If you ask people who the most successful investors are, you'll probably get responses like Warren Buffett of Berkshire Hathaway, John Neff, formerly of Vanguard's Windsor Fund, or George Soros, the famous hedge fund manager.

However, some of the most successful investors from a risk/reward perspective are the large university endowment funds. This group includes universities with endowments larger than $1 Billion such as Yale, Harvard and Vanderbilt.

Source: 2007 NACUBO Endowment Study

What Makes the Large Endowment Funds Different?

Large Endowment Funds consistently beat the market on a risk-adjusted basis! Why? Because they heavily diversify away from traditional asset classes like stocks and bonds, and into less well-known asset classes that have the capability to deliver profits over a business cycle. In fact, the average endowment fund with over 1 billion in assets as of June 2007 had less than 59% of its assets in stocks and bonds.

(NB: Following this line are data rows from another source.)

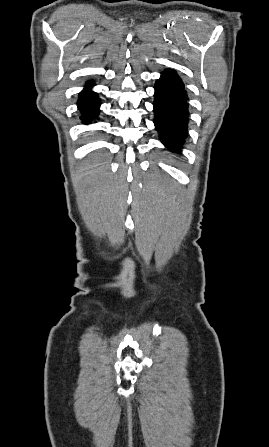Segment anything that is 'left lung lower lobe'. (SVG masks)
<instances>
[{
    "instance_id": "0a47b994",
    "label": "left lung lower lobe",
    "mask_w": 269,
    "mask_h": 447,
    "mask_svg": "<svg viewBox=\"0 0 269 447\" xmlns=\"http://www.w3.org/2000/svg\"><path fill=\"white\" fill-rule=\"evenodd\" d=\"M155 127L163 144L177 153L187 138L188 104L184 84L174 70L166 69L155 84Z\"/></svg>"
}]
</instances>
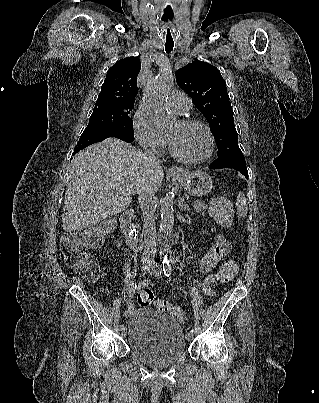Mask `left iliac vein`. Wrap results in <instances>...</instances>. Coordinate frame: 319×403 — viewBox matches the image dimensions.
Returning <instances> with one entry per match:
<instances>
[{"mask_svg":"<svg viewBox=\"0 0 319 403\" xmlns=\"http://www.w3.org/2000/svg\"><path fill=\"white\" fill-rule=\"evenodd\" d=\"M151 268L156 272L154 275H155V276H158V275H159V272L156 271L157 265H156V264H153V265L151 266ZM186 339H187V341H191V340L193 339V334H192V333H188V334L186 335Z\"/></svg>","mask_w":319,"mask_h":403,"instance_id":"1","label":"left iliac vein"}]
</instances>
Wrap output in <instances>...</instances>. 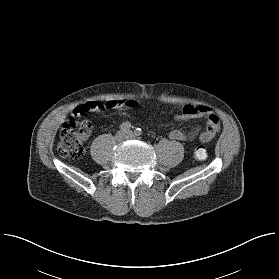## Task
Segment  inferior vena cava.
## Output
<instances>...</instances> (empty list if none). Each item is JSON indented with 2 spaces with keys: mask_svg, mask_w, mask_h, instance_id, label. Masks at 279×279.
Masks as SVG:
<instances>
[{
  "mask_svg": "<svg viewBox=\"0 0 279 279\" xmlns=\"http://www.w3.org/2000/svg\"><path fill=\"white\" fill-rule=\"evenodd\" d=\"M133 137V134L131 132H126L125 138L130 139Z\"/></svg>",
  "mask_w": 279,
  "mask_h": 279,
  "instance_id": "602c4592",
  "label": "inferior vena cava"
}]
</instances>
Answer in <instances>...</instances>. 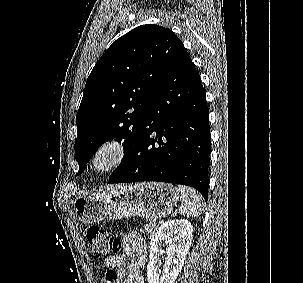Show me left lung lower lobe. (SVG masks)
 <instances>
[{
    "mask_svg": "<svg viewBox=\"0 0 303 283\" xmlns=\"http://www.w3.org/2000/svg\"><path fill=\"white\" fill-rule=\"evenodd\" d=\"M209 154L205 91L184 48L150 101L130 157L108 183L182 184L197 189L207 200Z\"/></svg>",
    "mask_w": 303,
    "mask_h": 283,
    "instance_id": "obj_1",
    "label": "left lung lower lobe"
}]
</instances>
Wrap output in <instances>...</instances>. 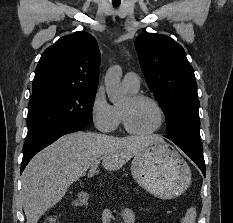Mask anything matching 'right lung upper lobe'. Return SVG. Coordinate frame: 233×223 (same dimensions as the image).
I'll use <instances>...</instances> for the list:
<instances>
[{"instance_id":"cb5924a9","label":"right lung upper lobe","mask_w":233,"mask_h":223,"mask_svg":"<svg viewBox=\"0 0 233 223\" xmlns=\"http://www.w3.org/2000/svg\"><path fill=\"white\" fill-rule=\"evenodd\" d=\"M99 66L100 52L93 36L78 31L61 37L42 54L32 95L57 89L96 90Z\"/></svg>"}]
</instances>
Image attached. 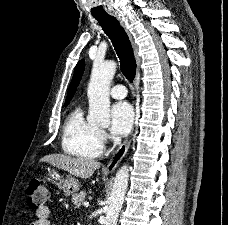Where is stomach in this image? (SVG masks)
Segmentation results:
<instances>
[{
    "mask_svg": "<svg viewBox=\"0 0 228 225\" xmlns=\"http://www.w3.org/2000/svg\"><path fill=\"white\" fill-rule=\"evenodd\" d=\"M48 181L57 185L61 191H63L65 197H70V195H75L79 191L80 183L71 175H66L65 179L60 175L59 171L55 169H48Z\"/></svg>",
    "mask_w": 228,
    "mask_h": 225,
    "instance_id": "stomach-1",
    "label": "stomach"
}]
</instances>
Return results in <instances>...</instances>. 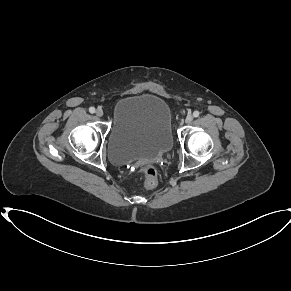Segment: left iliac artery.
Wrapping results in <instances>:
<instances>
[{"instance_id":"obj_1","label":"left iliac artery","mask_w":291,"mask_h":291,"mask_svg":"<svg viewBox=\"0 0 291 291\" xmlns=\"http://www.w3.org/2000/svg\"><path fill=\"white\" fill-rule=\"evenodd\" d=\"M199 114H200L199 111H194L193 116H194V117H198Z\"/></svg>"}]
</instances>
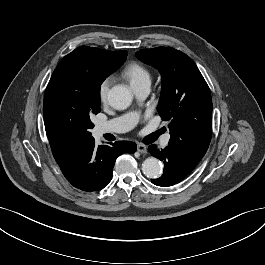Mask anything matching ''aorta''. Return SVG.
<instances>
[{
    "label": "aorta",
    "instance_id": "762f6f07",
    "mask_svg": "<svg viewBox=\"0 0 265 265\" xmlns=\"http://www.w3.org/2000/svg\"><path fill=\"white\" fill-rule=\"evenodd\" d=\"M132 98L131 91L123 85H116L108 92L109 104L117 110H124L129 107ZM142 171L148 178H158L162 174V164L157 158L149 157L144 160Z\"/></svg>",
    "mask_w": 265,
    "mask_h": 265
}]
</instances>
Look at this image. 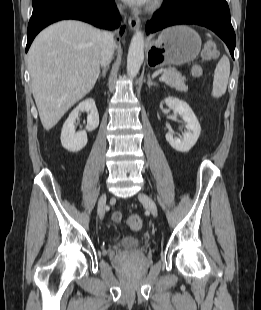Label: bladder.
Returning <instances> with one entry per match:
<instances>
[{"label":"bladder","instance_id":"31cf9c89","mask_svg":"<svg viewBox=\"0 0 261 310\" xmlns=\"http://www.w3.org/2000/svg\"><path fill=\"white\" fill-rule=\"evenodd\" d=\"M143 242L138 237L125 236L118 242V246L124 250L134 251L142 247Z\"/></svg>","mask_w":261,"mask_h":310}]
</instances>
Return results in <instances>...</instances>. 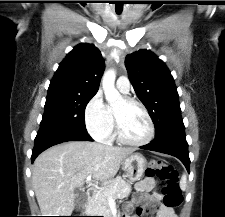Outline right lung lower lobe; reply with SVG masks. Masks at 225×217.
Returning <instances> with one entry per match:
<instances>
[{
	"mask_svg": "<svg viewBox=\"0 0 225 217\" xmlns=\"http://www.w3.org/2000/svg\"><path fill=\"white\" fill-rule=\"evenodd\" d=\"M67 141H93L87 132L70 130L57 126H40V130L34 140L31 161L47 148Z\"/></svg>",
	"mask_w": 225,
	"mask_h": 217,
	"instance_id": "1",
	"label": "right lung lower lobe"
}]
</instances>
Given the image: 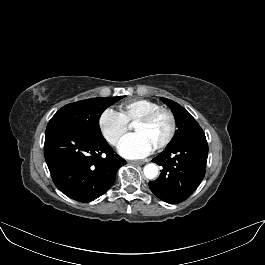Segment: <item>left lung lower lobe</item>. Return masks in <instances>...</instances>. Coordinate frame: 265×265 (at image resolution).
I'll return each instance as SVG.
<instances>
[{
    "label": "left lung lower lobe",
    "mask_w": 265,
    "mask_h": 265,
    "mask_svg": "<svg viewBox=\"0 0 265 265\" xmlns=\"http://www.w3.org/2000/svg\"><path fill=\"white\" fill-rule=\"evenodd\" d=\"M207 157L204 132L167 146L152 160L162 170L157 180L149 182L151 191L170 204L186 200L204 178Z\"/></svg>",
    "instance_id": "1"
}]
</instances>
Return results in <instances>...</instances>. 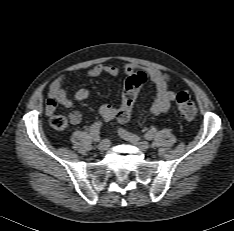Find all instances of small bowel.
<instances>
[{
    "instance_id": "small-bowel-1",
    "label": "small bowel",
    "mask_w": 234,
    "mask_h": 231,
    "mask_svg": "<svg viewBox=\"0 0 234 231\" xmlns=\"http://www.w3.org/2000/svg\"><path fill=\"white\" fill-rule=\"evenodd\" d=\"M137 69L138 66L132 63H126L121 67L98 64L86 71L84 76L96 78L103 74H108L112 77H117L121 72L129 75ZM147 73L155 87V96L149 109V115L157 116L166 113L176 99L175 87L171 84V77L155 68L147 69ZM67 81V77H59L50 84L45 106L48 115L54 114L57 105L69 108L75 101H83L91 96L88 88H80L70 97L64 88ZM99 114L104 122H112L117 118L118 109L110 104H102L99 107ZM69 118L71 123L78 124L82 119V115L79 111H74L69 115Z\"/></svg>"
}]
</instances>
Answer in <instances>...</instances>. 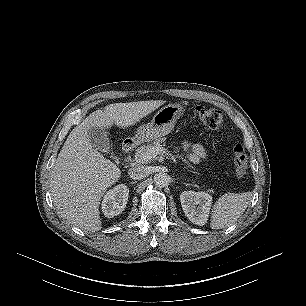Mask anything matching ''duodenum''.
<instances>
[{
	"label": "duodenum",
	"mask_w": 306,
	"mask_h": 306,
	"mask_svg": "<svg viewBox=\"0 0 306 306\" xmlns=\"http://www.w3.org/2000/svg\"><path fill=\"white\" fill-rule=\"evenodd\" d=\"M134 147V141L126 140L122 145V151L124 153H129Z\"/></svg>",
	"instance_id": "410a0bca"
}]
</instances>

Multi-Asset Diversification

Endowments invest across many different asset classes and pay as little as possible in fees and expenses. Until the recent explosion of low-cost Exchange Traded Funds (ETF's) it was almost impossible to diversify as cheaply and as broadly as the large endowment funds. Now investors can invest in the same sectors as hedge funds and endowment funds utilizing low cost ETF's. It is now possible, through Exchange Traded Funds, to invest in assets like:

Timber - Currencies - Private Equities - Venture Capital - Commodities - Absolute Return Strategies

Introducing the Gradient Endowment Series Portfolios

Based on groundbreaking research conducted at Vanderbilt University, it is now possible for the individual to invest like an endowment fund. Five diversified portfolios are available based on your personal Risk Tolerance Analysis. Each portfolio is allocated across the universe of investment vehicles in increments most suited to each individuals risk tolerance, time horizon etc. Some of the asset classes are illlustrated below.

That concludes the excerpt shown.